Although we closed the curtains before we went to sleep, the morning sun shone through a crack where the curtains were parted and headed straight for my eyes. Instead of squinting, or moving, I just kept my eyes closed. I lay there, holding Ramsey, breathing in his scent, thinking about how I hadn’t felt that safe with someone in a really long time. I didn’t want this moment to end, this weekend to end. I knew that once I headed out that door it would all be over and I’d be on my way back to misery. I squeezed his body with my arms for the simple fact that I didn’t want to let go of him. Although it was only a night that we knew each other, he did something to me. The way he spoke to me, the things he said to me, the crazy connection that we had, these things made me happy. I hadn’t been happy in a long time and I feared that that happiness would soon be gone. A tear fell from my eye, followed by a sniffle.
Gently twirling my curls around his finger he said, “Please don’t tell me that you cry as soon as you wake up in the morning.”

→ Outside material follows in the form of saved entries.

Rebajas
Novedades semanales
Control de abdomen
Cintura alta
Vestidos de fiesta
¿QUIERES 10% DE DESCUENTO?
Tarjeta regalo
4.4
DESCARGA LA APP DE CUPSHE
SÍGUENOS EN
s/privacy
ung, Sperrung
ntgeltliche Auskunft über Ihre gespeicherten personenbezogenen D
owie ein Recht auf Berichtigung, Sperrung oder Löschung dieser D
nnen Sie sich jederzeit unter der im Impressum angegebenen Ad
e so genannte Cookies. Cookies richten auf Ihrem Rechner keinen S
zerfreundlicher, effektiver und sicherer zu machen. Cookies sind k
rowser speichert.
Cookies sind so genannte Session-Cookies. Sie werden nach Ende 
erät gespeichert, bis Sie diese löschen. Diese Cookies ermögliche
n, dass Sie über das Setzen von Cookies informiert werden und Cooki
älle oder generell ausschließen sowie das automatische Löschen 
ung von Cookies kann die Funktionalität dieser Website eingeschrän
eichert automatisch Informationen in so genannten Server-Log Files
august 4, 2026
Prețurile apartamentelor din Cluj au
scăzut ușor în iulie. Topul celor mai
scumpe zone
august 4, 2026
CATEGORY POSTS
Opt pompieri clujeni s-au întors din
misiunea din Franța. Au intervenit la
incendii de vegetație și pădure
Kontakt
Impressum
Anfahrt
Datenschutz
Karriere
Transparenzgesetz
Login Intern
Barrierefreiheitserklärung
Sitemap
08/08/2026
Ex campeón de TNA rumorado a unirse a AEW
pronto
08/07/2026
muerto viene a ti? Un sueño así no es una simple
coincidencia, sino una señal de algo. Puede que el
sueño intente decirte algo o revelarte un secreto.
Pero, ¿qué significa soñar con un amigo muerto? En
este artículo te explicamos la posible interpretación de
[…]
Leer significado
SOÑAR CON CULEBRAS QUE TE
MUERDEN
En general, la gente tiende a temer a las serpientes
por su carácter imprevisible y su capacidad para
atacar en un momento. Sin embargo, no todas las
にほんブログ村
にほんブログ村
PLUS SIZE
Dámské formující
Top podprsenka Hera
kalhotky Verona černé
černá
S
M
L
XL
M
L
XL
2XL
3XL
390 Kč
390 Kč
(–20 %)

“You’re up? I didn’t want to wake you, so I was just lying here,” I answered, making sure I didn’t look up because I could only imagine what my breath smelled like.
“I’ve been up for hours, Kid. I didn’t really sleep much last night,” he said, his voice sleepy.
“Oh, I’m sorry. You could have moved me if you were uncomfortable,” I answered.
“No, I wasn’t uncomfortable. I think I was too comfortable. I didn’t sleep because I didn’t want to. I wanted to hold you all night. I didn’t want to let you go, and I knew if I fell asleep, there was a chance that I would have woken up without you in my arms,” he explained, still twirling my hair.
“Well then I’m glad you did,” I said, squeezing him a little tighter. “What time is it?”
“9:45, why? Are you in a rush to go somewhere?” he asked.
“Absolutely not, but checkout is at 11:00 and I know Danny wanted to leave right after check out. And I still have to get back to Queens,” I said with a moan. To my dismay, I let him out of my grip. I rubbed my eyes as I yawned and immediately made my way to the table on which I threw my bag. I fetched a piece of gum and popped it in my mouth before walking back over to the bed. I leaned down and kissed him, “Good morning,” I said with a smile. “I have to pee so bad.”
“So go,” he said, laughing. “So, how are you getting back to Queens later?” he asked loud enough so I could hear him through the closed bathroom door.
“Lauri’s dad works in the city and he’ll drive me back home tonight before he goes to work,” I shouted back.
After I emerged from the bathroom, I went over and sat up next to him on the bed. “Why don’t you let me take you home tonight?” he suggested.
I was baffled by his suggestion. “Oh God, you don’t have to do that. You know how long that would take you? And I hate the thought of you driving all the way back upstate by yourself, especially on no sleep,” I explained, as I ran my fingers through his hair, looking into his sleepy eyes. I also didn’t want to tell him that I don’t think my parents would be too happy with that arrangement either.
“So you don’t want me to drive you home?” he questioned.
“I would love for you to drive me home, but it’s too much to ask of you, Ramsey,” I answered.
“You’re not asking me, Kid. I’m offering. Please let me take you home, Karen. I don’t know when I’ll get to see you again and I’m honestly just not ready to let go of this feeling,” he said with determination in his voice.